Multiple output Gaussian processes in MATLAB including the latent force model.

Multiple output Gaussian processes in MATLAB including the latent force model.

This page describes examples of how to use the Multi-output Gaussian Process Software (MULTIGP).

This software depends on the GPmat repository software.

Contains updates to the code for the technical report.

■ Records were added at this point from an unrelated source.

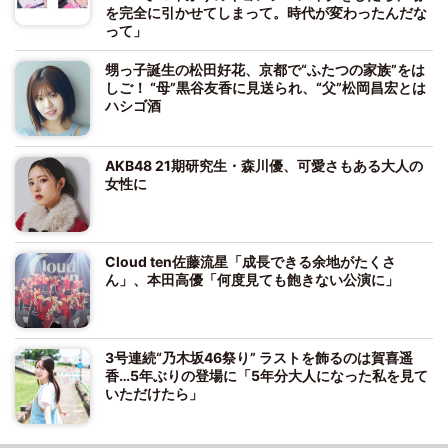
を完全に引かせてしまって。時代が変わったんだな
って」
甥っ子誕生の松田好花、京都で“ふたつの家族”をは
しご！ “母”黒谷友香に見送られ、“父”松岡昌宏とは
ハシゴ酒
AKB48 21期研究生・森川優、可愛さもある大人の
女性に
Cloud ten佐藤流星「成長できる余地がたくさ
ん」、本田高優「何度見ても飽きない公演に」
3号連続“乃木坂46祭り” ラストを飾るのは賀喜遥
香…5年ぶりの登場に「5年分大人になった私を見て
いただけたら」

Updates to allow variational outputs for working with latent functions

that are white noise processes.

This is the very first version of the multi-ouput Gaussian Process toolbox. It shows toy examples for a full covariance model and two approximations proposed in the paper Sparse Convolved Gaussian Processes for Multi-ouput regression

This example shows how it is possible to make multiple regression over four outputs using a Gaussian process constructed with the convolution process approach. Note that there are some ranges of missing data for outputs one and four.

```
>> demGpToy1
```

In the paper, two approximations that exploit conditional independencies in the model were proposed. Due to their similarities with the PITC and FITC approximations for the one output case, these multi-output approximations are named in a similar way. For PITC run

```
>> demSpmgpGgToy1
```

For FITC run

```
>> demSpmgpGgToy2
```

The experiment for the Swiss Jura Dataset using the full covariance matrix can be recreated using ( you will need to obtain the files prediction.dat and validation.dat from here. Go to the Publications link and then to the Book link)

```
>> demGgJura
```

The result with the approximation can be recreated using

```
>> demSpmgpGgJura
```

Mean absolute error and standard deviation for ten repetitions of the experiment for the Jura dataset In the bottom of each figure, IGP stands for independent GP, P(M) stands for PITC with M inducing values, FGP stands for full GP and CK stands for ordinary co-kriging. On the left, regression over Cadmium (Cd) and on the right, regression over Copper (Cu)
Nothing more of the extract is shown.